• RECORDS FOR PROCESSING:
==============================
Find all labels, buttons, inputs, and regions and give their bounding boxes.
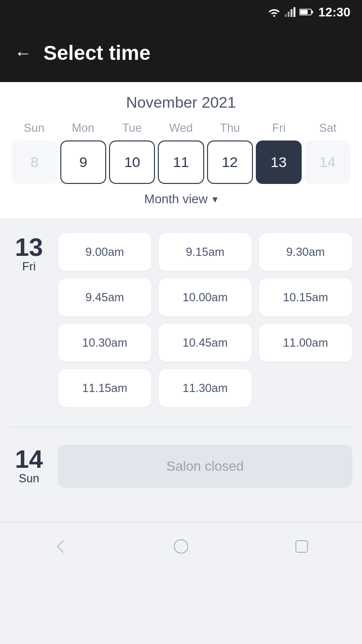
day-headers: Sun Mon Tue Wed Thu Fri Sat xyxy=(10,121,352,135)
slots-grid-13: 9.00am 9.15am 9.30am 9.45am 10.00am 10.1… xyxy=(58,233,352,407)
svg-rect-8 xyxy=(296,541,307,552)
app-header: ← Select time xyxy=(0,24,362,82)
time-slot-915[interactable]: 9.15am xyxy=(158,233,252,271)
day-header-thu: Thu xyxy=(206,121,254,135)
time-slot-900[interactable]: 9.00am xyxy=(58,233,152,271)
svg-rect-1 xyxy=(288,12,290,17)
time-slot-945[interactable]: 9.45am xyxy=(58,278,152,317)
month-view-toggle[interactable]: Month view ▾ xyxy=(10,184,352,210)
page-title: Select time xyxy=(43,42,151,65)
svg-rect-2 xyxy=(291,9,292,17)
time-slot-1030[interactable]: 10.30am xyxy=(58,323,152,362)
calendar-section: November 2021 Sun Mon Tue Wed Thu Fri Sa… xyxy=(0,82,362,218)
day-header-tue: Tue xyxy=(108,121,156,135)
day-header-sat: Sat xyxy=(304,121,352,135)
time-slot-1000[interactable]: 10.00am xyxy=(158,278,252,317)
day-name-14: Sun xyxy=(19,472,40,485)
day-block-13: 13 Fri 9.00am 9.15am 9.30am 9.45am 10.00… xyxy=(10,233,352,407)
signal-icon xyxy=(285,7,295,17)
svg-rect-3 xyxy=(293,7,295,17)
salon-closed-message: Salon closed xyxy=(58,445,352,488)
date-11[interactable]: 11 xyxy=(158,140,204,184)
nav-recents-button[interactable] xyxy=(287,532,316,561)
day-number-14: 14 xyxy=(15,447,43,472)
day-block-14: 14 Sun Salon closed xyxy=(10,445,352,488)
date-13[interactable]: 13 xyxy=(256,140,302,184)
status-bar: 12:30 xyxy=(0,0,362,24)
home-nav-icon xyxy=(172,538,190,555)
day-label-13: 13 Fri xyxy=(10,233,48,407)
svg-rect-0 xyxy=(285,14,287,17)
day-divider xyxy=(10,427,352,427)
time-slot-1045[interactable]: 10.45am xyxy=(158,323,252,362)
date-12[interactable]: 12 xyxy=(207,140,253,184)
svg-point-7 xyxy=(174,540,188,553)
day-label-14: 14 Sun xyxy=(10,445,48,488)
time-slot-1130[interactable]: 11.30am xyxy=(158,369,252,407)
wifi-icon xyxy=(267,7,281,17)
date-10[interactable]: 10 xyxy=(109,140,155,184)
back-nav-icon xyxy=(52,538,69,555)
status-time: 12:30 xyxy=(319,5,351,20)
date-9[interactable]: 9 xyxy=(60,140,106,184)
date-row: 8 9 10 11 12 13 14 xyxy=(10,140,352,184)
date-8: 8 xyxy=(12,140,57,184)
svg-rect-6 xyxy=(300,10,307,14)
day-header-wed: Wed xyxy=(156,121,205,135)
svg-rect-5 xyxy=(311,11,313,14)
day-header-fri: Fri xyxy=(254,121,303,135)
bottom-nav xyxy=(0,522,362,570)
day-header-mon: Mon xyxy=(58,121,107,135)
recents-nav-icon xyxy=(293,538,310,555)
month-view-label: Month view xyxy=(144,192,208,207)
date-14: 14 xyxy=(305,140,350,184)
day-name-13: Fri xyxy=(22,260,36,273)
status-icons xyxy=(267,7,314,17)
day-number-13: 13 xyxy=(15,235,43,260)
time-slot-1115[interactable]: 11.15am xyxy=(58,369,152,407)
time-section: 13 Fri 9.00am 9.15am 9.30am 9.45am 10.00… xyxy=(0,218,362,522)
time-slot-1015[interactable]: 10.15am xyxy=(259,278,352,317)
battery-icon xyxy=(299,8,314,16)
chevron-down-icon: ▾ xyxy=(212,193,218,206)
time-slot-930[interactable]: 9.30am xyxy=(259,233,352,271)
day-header-sun: Sun xyxy=(10,121,58,135)
back-button[interactable]: ← xyxy=(14,44,32,62)
time-slot-1100[interactable]: 11.00am xyxy=(259,323,352,362)
month-label: November 2021 xyxy=(10,94,352,112)
nav-home-button[interactable] xyxy=(167,532,195,561)
nav-back-button[interactable] xyxy=(46,532,75,561)
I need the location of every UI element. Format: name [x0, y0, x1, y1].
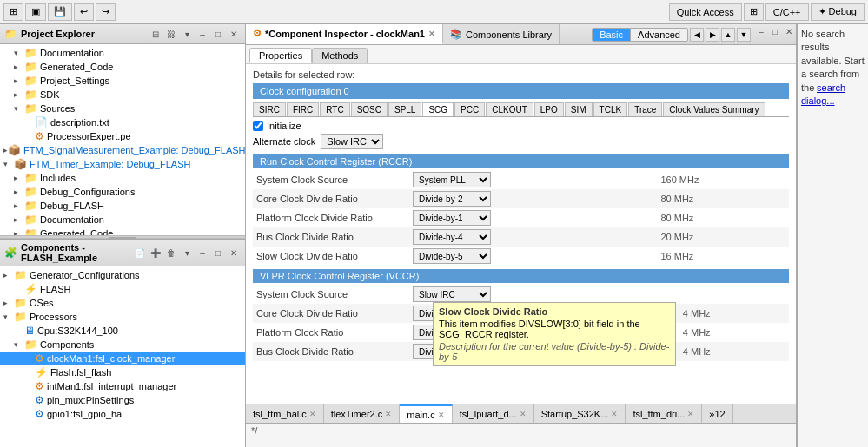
tab-flextimer-close[interactable]: ✕	[385, 410, 392, 418]
tree-item-generated-code[interactable]: ▸ 📁 Generated_Code	[0, 60, 245, 74]
methods-tab[interactable]: Methods	[312, 48, 368, 63]
clock-tab-firc[interactable]: FIRC	[287, 102, 319, 116]
clock-tab-lpo[interactable]: LPO	[534, 102, 564, 116]
clock-tab-sim[interactable]: SIM	[565, 102, 593, 116]
nav-back-btn[interactable]: ◀	[690, 28, 704, 42]
properties-tab[interactable]: Properties	[249, 48, 312, 63]
tree-item-ftm-signal[interactable]: ▸ 📦 FTM_SignalMeasurement_Example: Debug…	[0, 143, 245, 157]
tab-main-close[interactable]: ✕	[438, 411, 445, 419]
bottom-tab-lpuart[interactable]: fsl_lpuart_d... ✕	[453, 404, 534, 423]
comp-flash[interactable]: ⚡ FLASH	[0, 282, 245, 296]
clock-tab-values-summary[interactable]: Clock Values Summary	[663, 102, 765, 116]
tree-item-includes[interactable]: ▸ 📁 Includes	[0, 171, 245, 185]
initialize-checkbox[interactable]	[253, 121, 263, 131]
comp-components-folder[interactable]: ▾ 📁 Components	[0, 338, 245, 352]
comp-view-icon[interactable]: ▾	[180, 246, 194, 260]
inspector-close-icon[interactable]: ✕	[782, 24, 796, 38]
tab-inspector-close[interactable]: ✕	[428, 30, 435, 38]
quick-access-button[interactable]: Quick Access	[669, 3, 742, 21]
bottom-tab-flextimer[interactable]: flexTimer2.c ✕	[324, 404, 401, 423]
comp-clockman[interactable]: ⚙ clockMan1:fsl_clock_manager	[0, 352, 245, 365]
collapse-all-icon[interactable]: ⊟	[149, 27, 162, 41]
rccr-core-clock-value: 80 MHz	[657, 189, 789, 208]
rccr-system-clock-select[interactable]: System PLL Slow IRC Fast IRC SOSC	[413, 172, 491, 187]
comp-flash2[interactable]: ⚡ Flash:fsl_flash	[0, 365, 245, 379]
comp-new-icon[interactable]: 📄	[133, 246, 147, 260]
clock-tab-clkout[interactable]: CLKOUT	[486, 102, 533, 116]
nav-up-btn[interactable]: ▲	[721, 28, 735, 42]
clock-tab-spll[interactable]: SPLL	[388, 102, 421, 116]
tree-item-documentation2[interactable]: ▸ 📁 Documentation	[0, 213, 245, 227]
rccr-bus-clock-select[interactable]: Divide-by-1 Divide-by-2 Divide-by-4 Divi…	[413, 229, 491, 245]
tree-item-debug-config[interactable]: ▸ 📁 Debug_Configurations	[0, 185, 245, 199]
advanced-btn[interactable]: Advanced	[631, 29, 687, 41]
bottom-tab-main[interactable]: main.c ✕	[400, 404, 452, 423]
rccr-platform-clock-select[interactable]: Divide-by-1 Divide-by-2	[413, 210, 491, 226]
bottom-tab-ftm-dri[interactable]: fsl_ftm_dri... ✕	[626, 404, 702, 423]
inspector-max-icon[interactable]: □	[768, 24, 782, 38]
toolbar-btn-4[interactable]: ↩	[74, 3, 94, 21]
tree-item-project-settings[interactable]: ▸ 📁 Project_Settings	[0, 74, 245, 88]
clock-tab-tclk[interactable]: TCLK	[593, 102, 628, 116]
debug-button[interactable]: ✦ Debug	[811, 3, 865, 21]
tree-item-sdk[interactable]: ▸ 📁 SDK	[0, 88, 245, 102]
bottom-tab-more[interactable]: »12	[702, 404, 732, 423]
comp-max-icon[interactable]: □	[211, 246, 225, 260]
view-menu-icon[interactable]: ▾	[180, 27, 194, 41]
toolbar-icon-btn[interactable]: ⊞	[744, 3, 764, 21]
toolbar-btn-3[interactable]: 💾	[48, 3, 72, 21]
tab-lpuart-close[interactable]: ✕	[520, 410, 527, 418]
tree-item-processorexpert[interactable]: ⚙ ProcessorExpert.pe	[0, 129, 245, 143]
tree-item-debug-flash[interactable]: ▸ 📁 Debug_FLASH	[0, 199, 245, 213]
inspector-min-icon[interactable]: –	[754, 24, 768, 38]
vccr-system-clock-select[interactable]: Slow IRC Fast IRC SOSC	[413, 286, 491, 302]
comp-add-icon[interactable]: ➕	[149, 246, 162, 260]
tree-item-ftm-timer[interactable]: ▾ 📦 FTM_Timer_Example: Debug_FLASH	[0, 157, 245, 171]
bottom-tab-startup[interactable]: Startup_S32K... ✕	[534, 404, 626, 423]
toolbar-btn-1[interactable]: ⊞	[3, 3, 23, 21]
bottom-content: */	[246, 424, 796, 447]
tab-ftm-dri-close[interactable]: ✕	[687, 410, 694, 418]
tab-startup-close[interactable]: ✕	[611, 410, 618, 418]
tree-item-sources[interactable]: ▾ 📁 Sources	[0, 102, 245, 115]
cpp-button[interactable]: C/C++	[765, 3, 809, 21]
comp-gen-configs[interactable]: ▸ 📁 Generator_Configurations	[0, 268, 245, 282]
toolbar-btn-5[interactable]: ↪	[96, 3, 116, 21]
nav-dn-btn[interactable]: ▼	[737, 28, 751, 42]
bottom-tab-ftm-hal[interactable]: fsl_ftm_hal.c ✕	[246, 404, 324, 423]
rccr-core-clock-select[interactable]: Divide-by-1 Divide-by-2 Divide-by-4 Divi…	[413, 191, 491, 207]
comp-processors[interactable]: ▾ 📁 Processors	[0, 310, 245, 324]
tab-main-label: main.c	[407, 410, 434, 420]
comp-intman[interactable]: ⚙ intMan1:fsl_interrupt_manager	[0, 379, 245, 393]
maximize-icon[interactable]: □	[211, 27, 225, 41]
comp-gpio[interactable]: ⚙ gpio1:fsl_gpio_hal	[0, 407, 245, 421]
tree-item-generated-code2[interactable]: ▸ 📁 Generated_Code	[0, 227, 245, 235]
clock-tab-sirc[interactable]: SIRC	[253, 102, 286, 116]
alternate-clock-select[interactable]: Slow IRC	[321, 134, 383, 149]
rccr-slow-clock-select[interactable]: Divide-by-1 Divide-by-2 Divide-by-3 Divi…	[413, 248, 491, 264]
close-icon[interactable]: ✕	[227, 27, 241, 41]
comp-close-icon[interactable]: ✕	[227, 246, 241, 260]
clock-tab-pcc[interactable]: PCC	[454, 102, 485, 116]
clock-tab-trace[interactable]: Trace	[628, 102, 662, 116]
minimize-icon[interactable]: –	[195, 27, 209, 41]
comp-delete-icon[interactable]: 🗑	[164, 246, 178, 260]
comp-pinmux[interactable]: ⚙ pin_mux:PinSettings	[0, 393, 245, 407]
tree-item-documentation[interactable]: ▾ 📁 Documentation	[0, 46, 245, 60]
toolbar-btn-2[interactable]: ▣	[25, 3, 46, 21]
link-with-editor-icon[interactable]: ⛓	[164, 27, 178, 41]
tab-components-library[interactable]: 📚 Components Library	[443, 24, 560, 44]
nav-fwd-btn[interactable]: ▶	[706, 28, 719, 42]
clock-tab-rtc[interactable]: RTC	[320, 102, 349, 116]
basic-btn[interactable]: Basic	[593, 29, 631, 41]
rccr-platform-clock-cell: Divide-by-1 Divide-by-2	[409, 208, 657, 227]
clock-tab-sosc[interactable]: SOSC	[351, 102, 388, 116]
comp-min-icon[interactable]: –	[195, 246, 209, 260]
clock-tab-scg[interactable]: SCG	[422, 102, 454, 116]
tab-component-inspector[interactable]: ⚙ *Component Inspector - clockMan1 ✕	[246, 24, 443, 44]
comp-cpu[interactable]: 🖥 Cpu:S32K144_100	[0, 324, 245, 338]
tab-ftm-hal-close[interactable]: ✕	[309, 410, 316, 418]
tree-item-description[interactable]: 📄 description.txt	[0, 115, 245, 129]
comp-oses[interactable]: ▸ 📁 OSes	[0, 296, 245, 310]
clock-config-header: Clock configuration 0	[253, 83, 789, 99]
==============================
• TASK DIRECTIONS: Note how many lines in the material contain the string "Documentation", and give that number alone.

• SOLUTION FOR THIS EXERCISE: 2